_Activity_.
Only lines with the word "Chicago" belong in the answer; copy them from the records below.
+++ Supplied entries
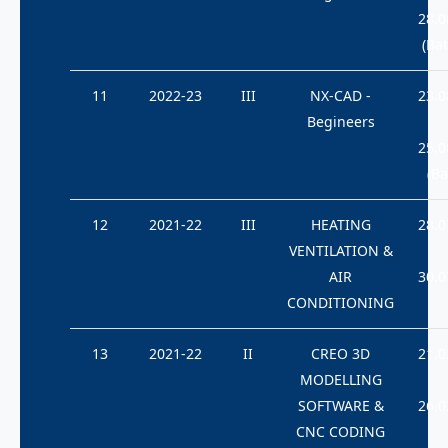
28.0
(Bat
11
2022-23
III
NX-CAD -
23.0
Begineers
25.0
(Ba
12
2021-22
III
HEATING
28.0
VENTILATION &
AIR
30.0
CONDITIONING
13
2021-22
II
CREO 3D
21.0
MODELLING
SOFTWARE &
26.0
CNC CODING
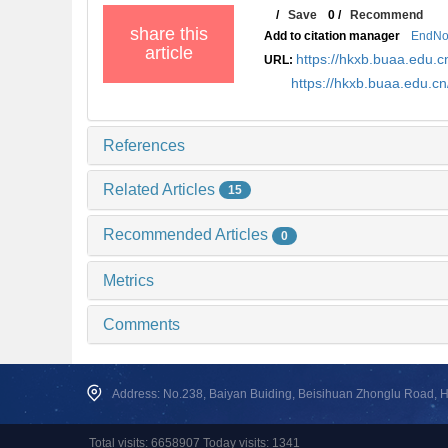
/
Save
0
/
Recommend
share this
Add to citation manager
EndNo
article
https://hkxb.buaa.edu
URL:
https://hkxb.buaa.edu.c
References
Related Articles
15
Recommended Articles
0
Metrics
Comments
Address: No.238, Baiyan Buiding, Beisihuan Zhonglu Road, Hai
Total visits: 6658907 Today visits: 1341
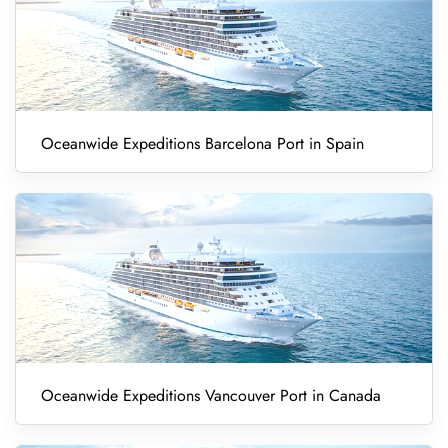
Oceanwide Expeditions Barcelona Port in Spain
Oceanwide Expeditions Vancouver Port in Canada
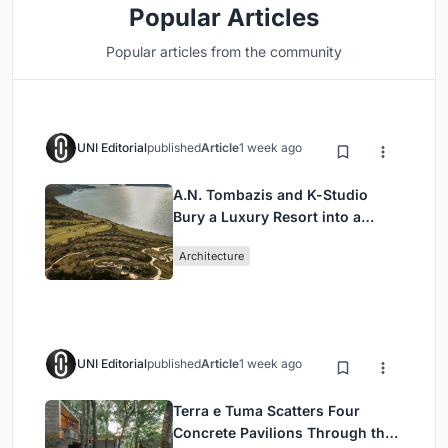
Popular Articles
Popular articles from the community
UNI Editorial
published
Article
1 week ago
A.N. Tombazis and K-Studio
Bury a Luxury Resort into a
Peloponnese Hillside
Architecture
UNI Editorial
published
Article
1 week ago
Terra e Tuma Scatters Four
Concrete Pavilions Through the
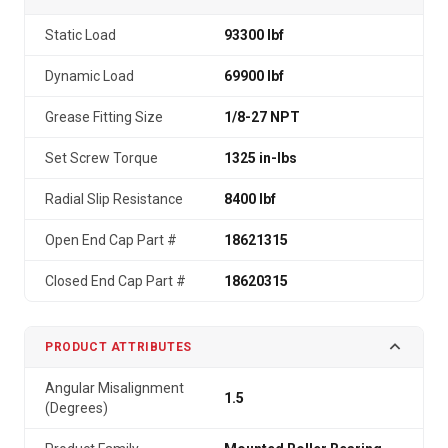
Static Load
93300 lbf
Dynamic Load
69900 lbf
Grease Fitting Size
1/8-27 NPT
Set Screw Torque
1325 in-lbs
Radial Slip Resistance
8400 lbf
Open End Cap Part #
18621315
Closed End Cap Part #
18620315
PRODUCT ATTRIBUTES
Angular Misalignment
1.5
(Degrees)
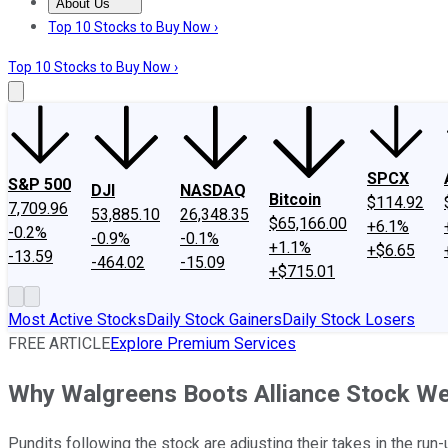
About Us
About Us
Contact Us
Investing Philosophy
Motley Fool Mo
Top 10 Stocks to Buy Now ›
Top 10 Stocks to Buy Now ›
SPCX
S&P 500
DJI
NASDAQ
Bitcoin
$114.92
7,709.96
53,885.10
26,348.35
$65,166.00
+6.1%
-0.2%
-0.9%
-0.1%
+1.1%
+$6.65
-13.59
-464.02
-15.09
+$715.01
Most Active Stocks
Daily Stock Gainers
Daily Stock Losers
FREE ARTICLE
Explore Premium Services
Why Walgreens Boots Alliance Stock 
Pundits following the stock are adjusting their takes in the run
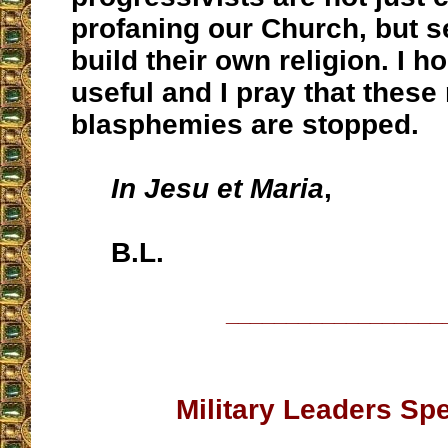
profaning our Church, but s
build their own religion. I ho
useful and I pray that these
blasphemies are stopped.
In Jesu et Maria
,
B.L.
__________________
Military Leaders Sp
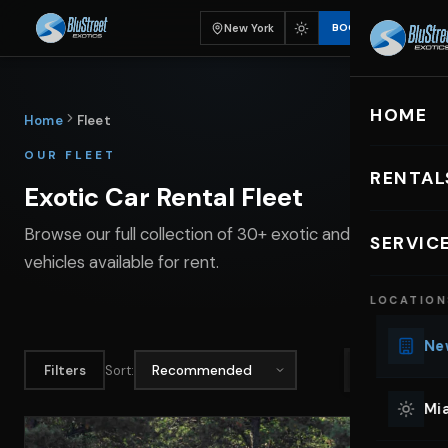
New York
BOOK
HOME
Home
Fleet
OUR FLEET
RENTAL
Exotic Car Rental Fleet
EXOTIC C
Browse our full collection of 30+ exotic and luxury
SERVIC
vehicles available for rent.
Lu
LOCATION
Ph
Sp
New
Mu
Filters
Sort:
Co
Mia
We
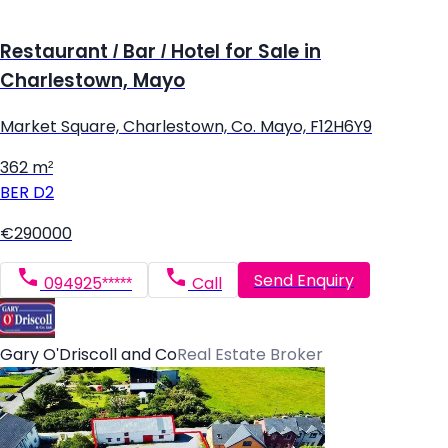
Restaurant / Bar / Hotel for Sale in
Charlestown, Mayo
Market Square, Charlestown, Co. Mayo, F12H6Y9
362 m²
BER
D2
€290000
Send Enquiry
094925*****
Call
Gary O'Driscoll and Co
Real Estate Broker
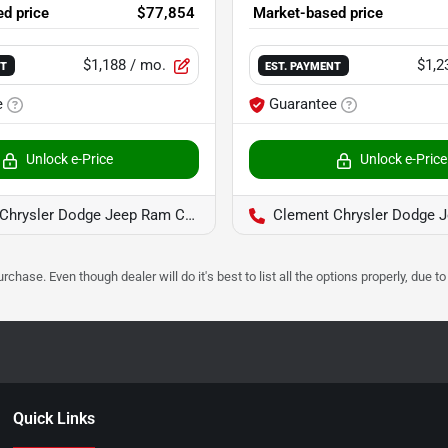
d price
$77,854
Market-based price
$1,188
/ mo.
$1,2
NT
EST. PAYMENT
e
Guarantee
Unlock e-Price
Unlock e-Price
hrysler Dodge Jeep Ram Columbia
Clement Chrysler Dodge Jeep 
urchase. Even though dealer will do it's best to list all the options properly, due
Quick Links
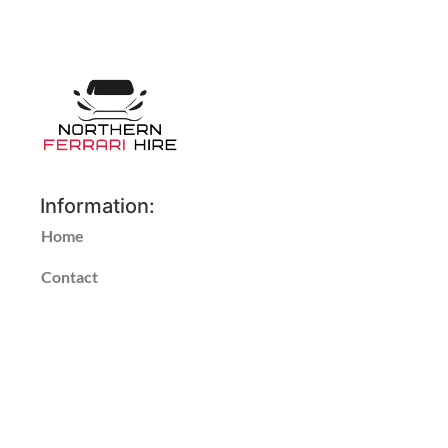
Information:
Home
Contact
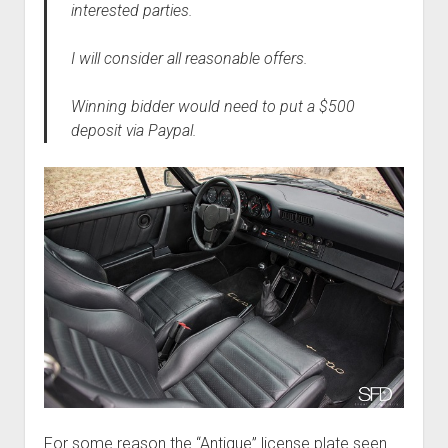
interested parties.
I will consider all reasonable offers.
Winning bidder would need to put a $500
deposit via Paypal.
For some reason the “Antique” license plate seen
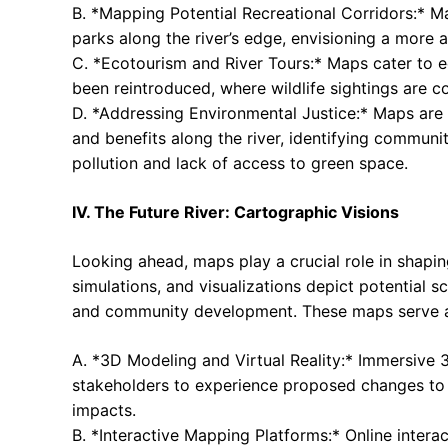
B. *Mapping Potential Recreational Corridors:* M
parks along the river’s edge, envisioning a more a
C. *Ecotourism and River Tours:* Maps cater to ec
been reintroduced, where wildlife sightings are c
D. *Addressing Environmental Justice:* Maps are 
and benefits along the river, identifying communi
pollution and lack of access to green space.
IV. The Future River: Cartographic Visions
Looking ahead, maps play a crucial role in shapin
simulations, and visualizations depict potential s
and community development. These maps serve as
A. *3D Modeling and Virtual Reality:* Immersive 3
stakeholders to experience proposed changes to t
impacts.
B. *Interactive Mapping Platforms:* Online intera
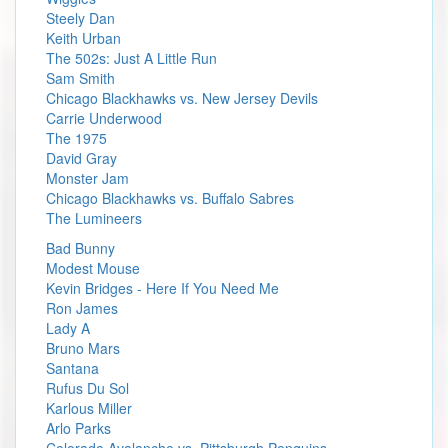
Steely Dan
Keith Urban
The 502s: Just A Little Run
Sam Smith
Chicago Blackhawks vs. New Jersey Devils
Carrie Underwood
The 1975
David Gray
Monster Jam
Chicago Blackhawks vs. Buffalo Sabres
The Lumineers
Bad Bunny
Modest Mouse
Kevin Bridges - Here If You Need Me
Ron James
Lady A
Bruno Mars
Santana
Rufus Du Sol
Karlous Miller
Arlo Parks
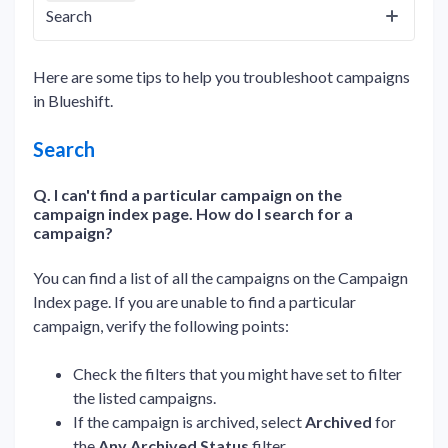
Search
Here are some tips to help you troubleshoot campaigns
in Blueshift.
Search
Q. I can't find a particular campaign on the
campaign index page. How do I search for a
campaign?
You can find a list of all the campaigns on the Campaign
Index page. If you are unable to find a particular
campaign, verify the following points:
Check the filters that you might have set to filter
the listed campaigns.
If the campaign is archived, select
Archived
for
the
Any Archived Status
filter.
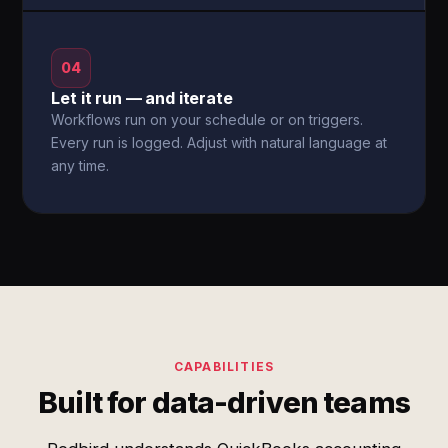
04
Let it run — and iterate
Workflows run on your schedule or on triggers.
Every run is logged. Adjust with natural language at
any time.
CAPABILITIES
Built for data-driven teams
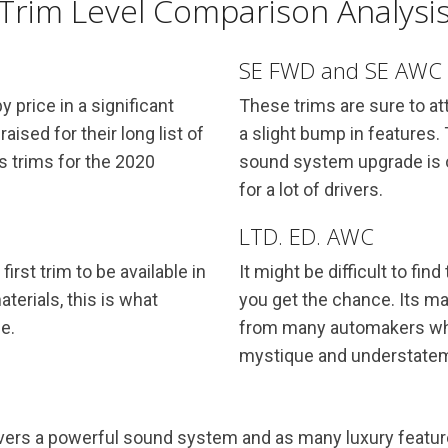
Trim Level Comparison Analysi
SE FWD and SE AWC
 price in a significant
These trims are sure to at
sed for their long list of
a slight bump in features.
s trims for the 2020
sound system upgrade is o
for a lot of drivers.
LTD. ED. AWC
first trim to be available in
It might be difficult to fin
aterials, this is what
you get the chance. Its ma
e.
from many automakers whe
mystique and understate
livers a powerful sound system and as many luxury featur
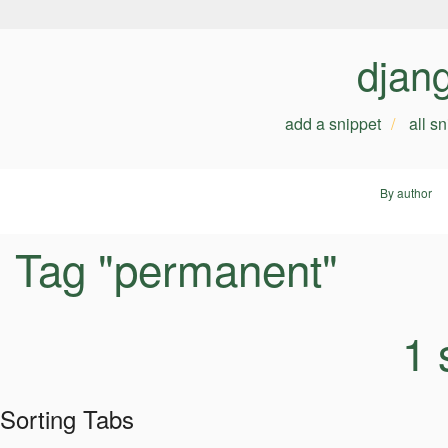
djan
add a snippet
all s
By author
Tag "permanent"
1 
Sorting Tabs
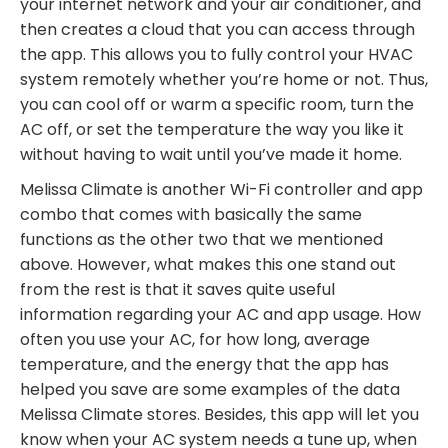
your internet network and your air conditioner, and
then creates a cloud that you can access through
the app. This allows you to fully control your HVAC
system remotely whether
you’re
home or not. Thus,
you can cool off or warm a specific room, turn the
AC off, or set the temperature the way you like it
without having to wait until you’ve made it home.
Melissa Climate is another Wi-Fi controller and app
combo that comes with basically the same
functions as the other two that we mentioned
above. However, what makes this one
stand
out
from the rest is that it saves quite useful
information regarding your AC and app usage. How
often you use your AC, for how long, average
temperature, and the energy that the app has
helped you save are some examples of the data
Melissa Climate stores. Besides, this app will let you
know when your AC system needs a tune up, when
++++++
_The completed task_.
Chicago Blackhawks vs. New Jersey Devils
Chicago Blackhawks vs. Buffalo Sabres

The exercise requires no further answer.